DATA EXTRACT ::
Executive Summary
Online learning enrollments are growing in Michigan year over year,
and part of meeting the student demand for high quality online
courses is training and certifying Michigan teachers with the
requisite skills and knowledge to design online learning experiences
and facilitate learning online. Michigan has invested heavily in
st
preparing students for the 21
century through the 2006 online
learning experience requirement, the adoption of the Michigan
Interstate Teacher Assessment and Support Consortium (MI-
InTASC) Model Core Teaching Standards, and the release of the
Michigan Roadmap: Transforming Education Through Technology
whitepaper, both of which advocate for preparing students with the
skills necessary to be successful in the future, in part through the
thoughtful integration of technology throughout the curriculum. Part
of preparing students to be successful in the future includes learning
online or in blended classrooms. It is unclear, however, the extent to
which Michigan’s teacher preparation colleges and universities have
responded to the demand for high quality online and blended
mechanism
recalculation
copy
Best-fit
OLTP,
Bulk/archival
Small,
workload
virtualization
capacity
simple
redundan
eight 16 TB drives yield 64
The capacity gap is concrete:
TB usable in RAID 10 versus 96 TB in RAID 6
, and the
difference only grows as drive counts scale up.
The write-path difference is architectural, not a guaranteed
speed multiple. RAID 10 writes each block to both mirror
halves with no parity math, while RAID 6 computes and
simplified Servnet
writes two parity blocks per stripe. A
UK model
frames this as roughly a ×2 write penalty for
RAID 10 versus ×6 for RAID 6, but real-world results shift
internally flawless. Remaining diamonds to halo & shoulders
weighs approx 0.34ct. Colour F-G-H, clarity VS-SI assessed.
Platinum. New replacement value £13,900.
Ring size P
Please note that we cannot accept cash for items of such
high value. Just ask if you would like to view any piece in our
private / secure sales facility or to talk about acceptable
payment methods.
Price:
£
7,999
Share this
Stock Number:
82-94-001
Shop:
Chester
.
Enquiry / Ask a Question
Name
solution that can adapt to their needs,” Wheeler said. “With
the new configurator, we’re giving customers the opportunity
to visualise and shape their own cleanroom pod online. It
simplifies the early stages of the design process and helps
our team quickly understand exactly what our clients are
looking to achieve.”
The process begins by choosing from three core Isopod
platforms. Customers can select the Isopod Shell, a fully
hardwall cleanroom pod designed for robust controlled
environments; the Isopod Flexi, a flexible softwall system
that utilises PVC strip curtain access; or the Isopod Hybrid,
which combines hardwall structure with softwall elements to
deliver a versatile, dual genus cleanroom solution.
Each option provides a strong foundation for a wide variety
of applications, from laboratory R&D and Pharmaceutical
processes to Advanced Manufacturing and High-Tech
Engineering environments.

WHAT NEEDS TO BE DONE :: The whole listing above, line by line, is to be retyped exactly.

WRITTEN RESPONSE ::
Executive Summary
Online learning enrollments are growing in Michigan year over year,
and part of meeting the student demand for high quality online
courses is training and certifying Michigan teachers with the
requisite skills and knowledge to design online learning experiences
and facilitate learning online. Michigan has invested heavily in
st
preparing students for the 21
century through the 2006 online
learning experience requirement, the adoption of the Michigan
Interstate Teacher Assessment and Support Consortium (MI-
InTASC) Model Core Teaching Standards, and the release of the
Michigan Roadmap: Transforming Education Through Technology
whitepaper, both of which advocate for preparing students with the
skills necessary to be successful in the future, in part through the
thoughtful integration of technology throughout the curriculum. Part
of preparing students to be successful in the future includes learning
online or in blended classrooms. It is unclear, however, the extent to
which Michigan’s teacher preparation colleges and universities have
responded to the demand for high quality online and blended
mechanism
recalculation
copy
Best-fit
OLTP,
Bulk/archival
Small,
workload
virtualization
capacity
simple
redundan
eight 16 TB drives yield 64
The capacity gap is concrete:
TB usable in RAID 10 versus 96 TB in RAID 6
, and the
difference only grows as drive counts scale up.
The write-path difference is architectural, not a guaranteed
speed multiple. RAID 10 writes each block to both mirror
halves with no parity math, while RAID 6 computes and
simplified Servnet
writes two parity blocks per stripe. A
UK model
frames this as roughly a ×2 write penalty for
RAID 10 versus ×6 for RAID 6, but real-world results shift
internally flawless. Remaining diamonds to halo & shoulders
weighs approx 0.34ct. Colour F-G-H, clarity VS-SI assessed.
Platinum. New replacement value £13,900.
Ring size P
Please note that we cannot accept cash for items of such
high value. Just ask if you would like to view any piece in our
private / secure sales facility or to talk about acceptable
payment methods.
Price:
£
7,999
Share this
Stock Number:
82-94-001
Shop:
Chester
.
Enquiry / Ask a Question
Name
solution that can adapt to their needs,” Wheeler said. “With
the new configurator, we’re giving customers the opportunity
to visualise and shape their own cleanroom pod online. It
simplifies the early stages of the design process and helps
our team quickly understand exactly what our clients are
looking to achieve.”
The process begins by choosing from three core Isopod
platforms. Customers can select the Isopod Shell, a fully
hardwall cleanroom pod designed for robust controlled
environments; the Isopod Flexi, a flexible softwall system
that utilises PVC strip curtain access; or the Isopod Hybrid,
which combines hardwall structure with softwall elements to
deliver a versatile, dual genus cleanroom solution.
Each option provides a strong foundation for a wide variety
of applications, from laboratory R&D and Pharmaceutical
processes to Advanced Manufacturing and High-Tech
Engineering environments.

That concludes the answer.